After the session, she was asked what had made her say that the night seemed too light. "I had a vague memory of my eves closed and my eyelids all lit up as if the light was on in the room. But it was very vague."

She was asked why she repeated so many variants on the theme that it wasn't a peaceful night. Despite reinforcement during hypnosis that she would shake some of these memories free afterward, she was not able to do so. She said, "I feel like I'm a piece of spaghetti with you on one end pulling and them on the other end refusing to let go."

She finally closed this section of her regression with, "I just see a light. I mean, it's not dark. You know, it's not dark."
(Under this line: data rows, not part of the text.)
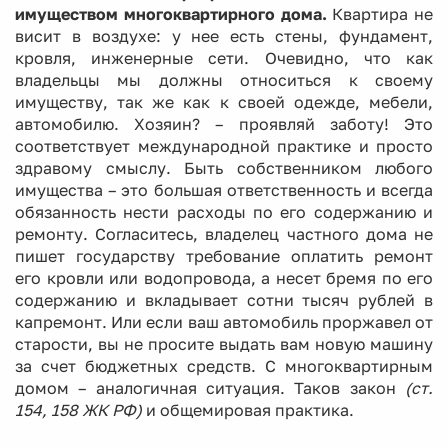
имуществом многоквартирного дома.
Квартира не
висит в воздухе: у нее есть стены, фундамент,
кровля, инженерные сети. Очевидно, что как
владельцы мы должны относиться к своему
имуществу, так же как к своей одежде, мебели,
автомобилю. Хозяин? – проявляй заботу! Это
соответствует международной практике и просто
здравому смыслу. Быть собственником любого
имущества – это большая ответственность и всегда
обязанность нести расходы по его содержанию и
ремонту. Согласитесь, владелец частного дома не
пишет государству требование оплатить ремонт
его кровли или водопровода, а несет бремя по его
содержанию и вкладывает сотни тысяч рублей в
капремонт. Или если ваш автомобиль проржавел от
старости, вы не просите выдать вам новую машину
за счет бюджетных средств. С многоквартирным
домом – аналогичная ситуация. Таков закон
(ст.
154, 158 ЖК РФ)
и общемировая практика.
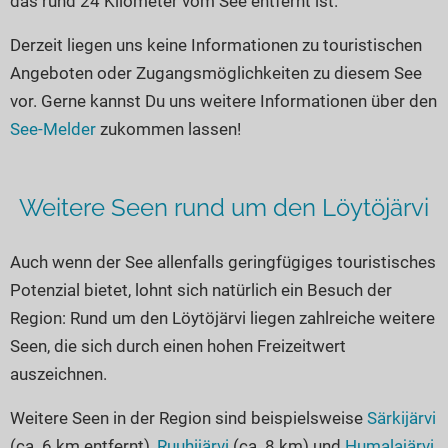
das rund 24 Kilometer vom See entfernt ist.
Seen in Europa
Glamping
Österreich
Derzeit liegen uns keine Informationen zu touristischen
Angeboten oder Zugangsmöglichkeiten zu diesem See
Schweiz
vor. Gerne kannst Du uns weitere Informationen über den
Frankreich
See-Melder
zukommen lassen!
Niederlande
Schweden
Weitere Seen rund um den Löytöjärvi
Norwegen
alle Länder…
Auch wenn der See allenfalls geringfügiges touristisches
Potenzial bietet, lohnt sich natürlich ein Besuch der
Region: Rund um den Löytöjärvi liegen zahlreiche weitere
Seen, die sich durch einen hohen Freizeitwert
auszeichnen.
Weitere Seen in der Region sind beispielsweise
Särkijärvi
(ca. 6 km entfernt),
Ruuhijärvi
(ca. 8 km) und
Humalajärvi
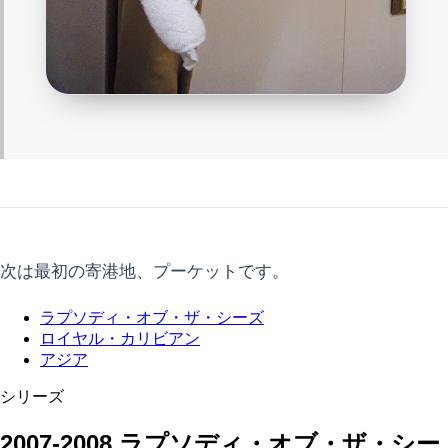
次は最初の寄港地、プーケットです。
ラプソディ・オブ・ザ・シーズ
ロイヤル・カリビアン
アジア
シリーズ
2007-2008 ラプソディ・オブ・ザ・シー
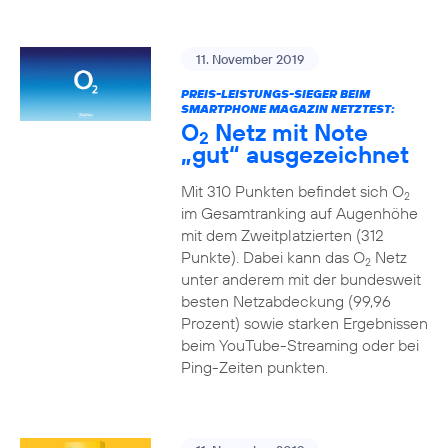
11. November 2019
PREIS-LEISTUNGS-SIEGER BEIM
SMARTPHONE MAGAZIN NETZTEST:
O
Netz mit Note
2
„gut“ ausgezeichnet
Mit 310 Punkten befindet sich O
2
im Gesamtranking auf Augenhöhe
mit dem Zweitplatzierten (312
Punkte). Dabei kann das O
Netz
2
unter anderem mit der bundesweit
besten Netzabdeckung (99,96
Prozent) sowie starken Ergebnissen
beim YouTube-Streaming oder bei
Ping-Zeiten punkten.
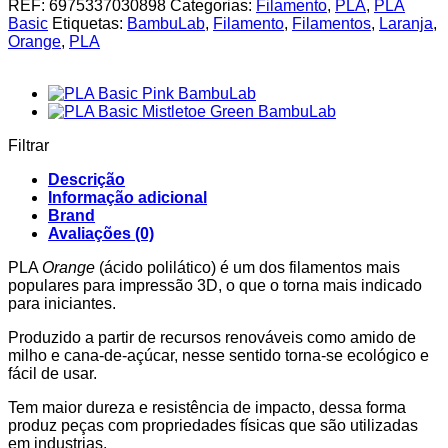
REF:
6975337030898
Categorias:
Filamento
,
PLA
,
PLA
Basic
Basic
Etiquetas:
BambuLab
,
Filamento
,
Filamentos
,
Laranja
,
Orange
Orange
,
PLA
BambuLab
1Kg
(refill)
Filtrar
Descrição
Informação adicional
Brand
Avaliações (0)
PLA
Orange
(ácido polilático) é um dos filamentos mais
populares para impressão 3D, o que o torna mais indicado
para iniciantes.
Produzido a partir de recursos renováveis como amido de
milho e cana-de-açúcar, nesse sentido torna-se ecológico e
fácil de usar.
Tem maior dureza e resistência de impacto, dessa forma
produz peças com propriedades físicas que são utilizadas
em industrias.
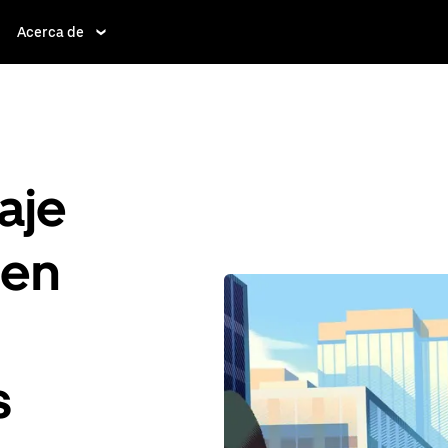
Acerca de
aje
 en
s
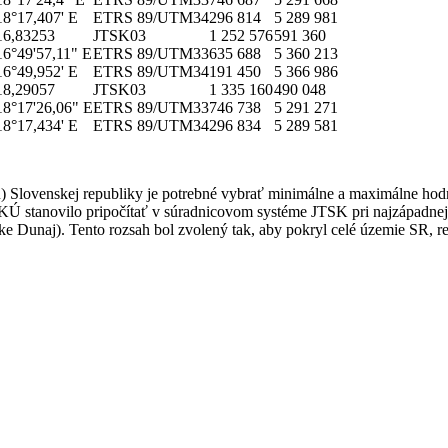
18°17,407' E
ETRS 89/UTM34
296 814
5 289 981
16,83253
JTSK03
1 252 576
591 360
16°49'57,11" E
ETRS 89/UTM33
635 688
5 360 213
16°49,952' E
ETRS 89/UTM34
191 450
5 366 986
18,29057
JTSK03
1 335 160
490 048
18°17'26,06" E
ETRS 89/UTM33
746 738
5 291 271
18°17,434' E
ETRS 89/UTM34
296 834
5 289 581
u) Slovenskej republiky je potrebné vybrať minimálne a maximálne ho
Ú stanovilo pripočítať v súradnicovom systéme JTSK pri najzápadnejš
ieke Dunaj). Tento rozsah bol zvolený tak, aby pokryl celé územie SR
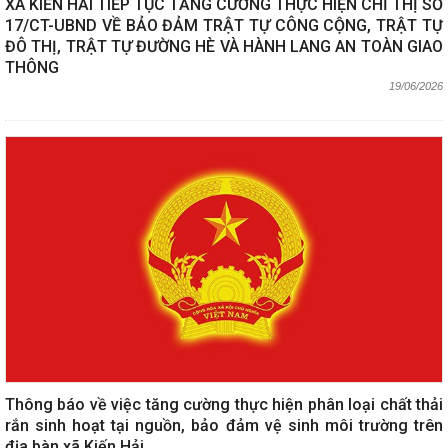
XÃ KIẾN HẢI TIẾP TỤC TĂNG CƯỜNG THỰC HIỆN CHỈ THỊ SỐ
17/CT-UBND VỀ BẢO ĐẢM TRẬT TỰ CÔNG CỘNG, TRẬT TỰ
ĐÔ THỊ, TRẬT TỰ ĐƯỜNG HÈ VÀ HÀNH LANG AN TOÀN GIAO
THÔNG
19/06/2026
Thông báo về việc tăng cường thực hiện phân loại chất thải
rắn sinh hoạt tại nguồn, bảo đảm vệ sinh môi trường trên
địa bàn xã Kiến Hải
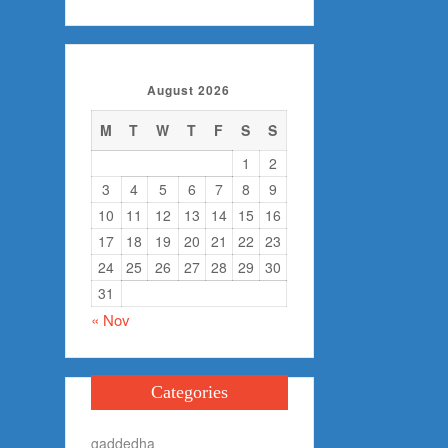
for:
August 2026
M
T
W
T
F
S
S
1
2
3
4
5
6
7
8
9
10
11
12
13
14
15
16
17
18
19
20
21
22
23
24
25
26
27
28
29
30
31
« Nov
Categories
gaddedha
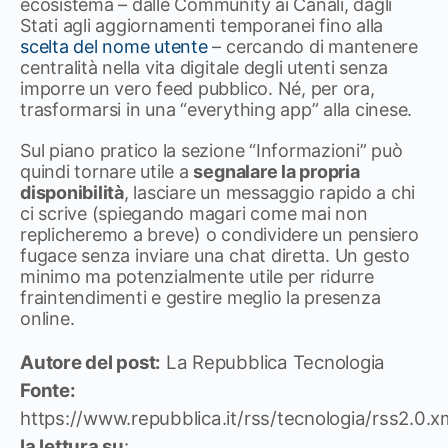
ecosistema – dalle Community ai Canali, dagli
Stati agli aggiornamenti temporanei fino alla
scelta del nome utente
– cercando di mantenere
centralità nella vita digitale degli utenti senza
imporre un vero feed pubblico. Né, per ora,
trasformarsi in una “everything app” alla cinese.
Sul piano pratico la sezione “Informazioni” può
quindi tornare utile a
segnalare la propria
disponibilità
, lasciare un messaggio rapido a chi
ci scrive (spiegando magari come mai non
replicheremo a breve) o condividere un pensiero
fugace senza inviare una chat diretta. Un gesto
minimo ma potenzialmente utile per ridurre
fraintendimenti e gestire meglio la presenza
online.
Autore del post:
La Repubblica Tecnologia
Fonte:
https://www.repubblica.it/rss/tecnologia/rss2.0.x
la lettura su
:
Later in the regression she began to make references to the house being full, as if there were something "different" about it, to use her word. We often have houseguests in the country, and the presence of Jacques and Annie was nothing unusual. Was she trying to indicate that somebody else was present in the house? The transcript was not suggestive enough on this point to be sure, but during both sessions she indicated that a woman was present. There was also that cryptic reference to "a friend" being in our bedroom, a reference that was never expanded upon.

When asked who this friend might be, she said she just had the feeling that somebody was there. Why friend, though, why not simply person?

"It was somebody we knew. An old friend."

"Jacques or Annie?"

"No. Somebody else."

"Can you picture them?"

"No. It's just what I felt."

Then there was the matter of who screamed. We carried out experiments at the house to find out Just how clearly a voice from our son's room coup be heard in our bedroom above.

Screams could be heard easily. But loud talking was much less audible. and it would not have been possible that soft words of comfort could have been heard over screaming, even given our sparse soundproofing.

However, if the screaming was actually much closer to Anne, the words of comfort would also have been audible — especially if they were intended for us both and the screaming was muffled by some unknown effect.

There followed the first of the allusions that supported the notion that I ought to revise my understanding of my life. "I don't think Whitley was there very much. He was gone. You know, he goes sometimes at night. He goes and works. Or he just goes."

I don't remember going, though. I never work in the middle of the night. Once I'm in bed, I generally stay there all night unless I hear our son. And that happens no more than two or three times in a year.

While Anne's hidden role seemed to be that of passive supporter, her own life role is very different. It was clearly revealed by a statement she made before the second session, when Dr. Naiman asked her if her presence in his office was voluntary. "If I had said, No, I'm not going through with this,' I wouldn't be here." She is as independent a person as I know, a committed feminist who is politically and socially as active as she cares to be. Except when it comes to this. In this matter; she is passive, which is in itself awfully strange.